The committee has secretaries of the ministries of power, coal, environment and finance as members. It was set up last month by the 12-member Group of Ministers (GoM) on the tussle regarding the ‘No Go’ issue in mining. The GoM has met four times and is likely to discuss the committee’s recommendations on incentives in its next meeting on August 24.
“It is clear that due to the large number of cases for various types of clearances, processing at the state level gets delayed. An incentive regime needs to be operated for state governments to take interest in this process,” the committee has said in its report, given to the GoM on July 22.
Forest clearance for infrastructure projects is given in two stages by the Forest Conservation Rules, 2003.

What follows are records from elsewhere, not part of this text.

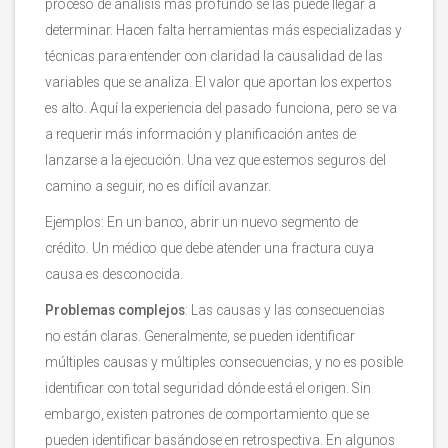
proceso de análisis más profundo se las puede llegar a
determinar. Hacen falta herramientas más especializadas y
técnicas para entender con claridad la causalidad de las
variables que se analiza. El valor que aportan los expertos
es alto. Aquí la experiencia del pasado funciona, pero se va
a requerir más información y planificación antes de
lanzarse a la ejecución. Una vez que estemos seguros del
camino a seguir, no es difícil avanzar.
Ejemplos: En un banco, abrir un nuevo segmento de
crédito. Un médico que debe atender una fractura cuya
causa es desconocida.
Problemas complejos
: Las causas y las consecuencias
no están claras. Generalmente, se pueden identificar
múltiples causas y múltiples consecuencias, y no es posible
identificar con total seguridad dónde está el origen. Sin
embargo, existen patrones de comportamiento que se
pueden identificar basándose en retrospectiva. En algunos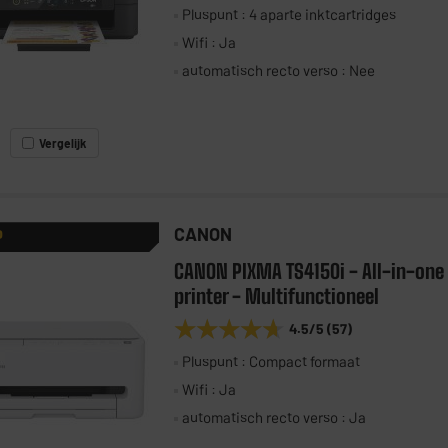
Pluspunt : 4 aparte inktcartridges
Wifi : Ja
automatisch recto verso : Nee
Vergelijk
CANON
P
CANON PIXMA TS4150i - All-in-one
printer - Multifunctioneel
★★★★★
★★★★★
4.5
/5
(
57
)
Pluspunt : Compact formaat
Wifi : Ja
automatisch recto verso : Ja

In the first stage, the project proposal is agreed to in principle. Final approval is given in the second stage, after a compliance report on the conditions stipulated in the first stage is received from the state government.
For both the stages, the state government has to complete the process in 210 days. At the Centre, the process is expected to be final in 150 days for new projects and 120 days for lease renewals. However, it invariably takes between three and six years to get forest clearance. The central government has discretion over the allocation of 15 per cent of the 350 billion units of power generated annually by central generating stations, owned by public sector undertakings such as NTPC, from its quota to the states. The allocation is not fixed and the Centre distributes this unallocated power to states to tide over emergencies.

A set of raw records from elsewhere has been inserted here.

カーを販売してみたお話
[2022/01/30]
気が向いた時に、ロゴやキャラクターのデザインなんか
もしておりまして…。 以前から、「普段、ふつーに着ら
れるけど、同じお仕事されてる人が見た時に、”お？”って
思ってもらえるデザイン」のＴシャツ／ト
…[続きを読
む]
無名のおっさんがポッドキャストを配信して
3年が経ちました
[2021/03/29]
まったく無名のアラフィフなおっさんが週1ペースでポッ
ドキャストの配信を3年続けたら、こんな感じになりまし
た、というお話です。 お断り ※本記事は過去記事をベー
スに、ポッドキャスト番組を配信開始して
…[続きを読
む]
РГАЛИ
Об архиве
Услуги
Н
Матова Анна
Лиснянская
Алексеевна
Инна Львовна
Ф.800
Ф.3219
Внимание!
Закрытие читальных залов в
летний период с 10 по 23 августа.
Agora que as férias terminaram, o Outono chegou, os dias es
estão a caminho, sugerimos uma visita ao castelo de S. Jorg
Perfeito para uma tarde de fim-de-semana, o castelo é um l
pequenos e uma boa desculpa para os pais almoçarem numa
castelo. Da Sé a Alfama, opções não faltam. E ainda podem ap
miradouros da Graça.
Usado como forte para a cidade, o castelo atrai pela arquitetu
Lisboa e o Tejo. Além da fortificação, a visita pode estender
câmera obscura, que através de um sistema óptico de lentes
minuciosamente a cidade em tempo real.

The committee’s proposal to give a higher share of the Centre’s quota to states processing forest clearances comes when states ruled by the opposition National Democratic Alliance are complaining of unfair treatment by the Union while allocating coal blocks, especially in power generation, and have asked for increasing their share from the Centre’s quota.
The Bharatiya Janata Party’s national executive in Lucknow had passed a resolution asking for states to come together and put pressure on the UPA government. B S Yeddyurappa, the then chief minister of Karnataka, a BJP-ruled state, had last month met Prime Minister Manmohan Singh and asked for allocation of coal blocks. he argued a severe and unprecedented fuel crunch had stalled development of critical infrastructure projects worth Rs 12,000 crore in the state’s power sector.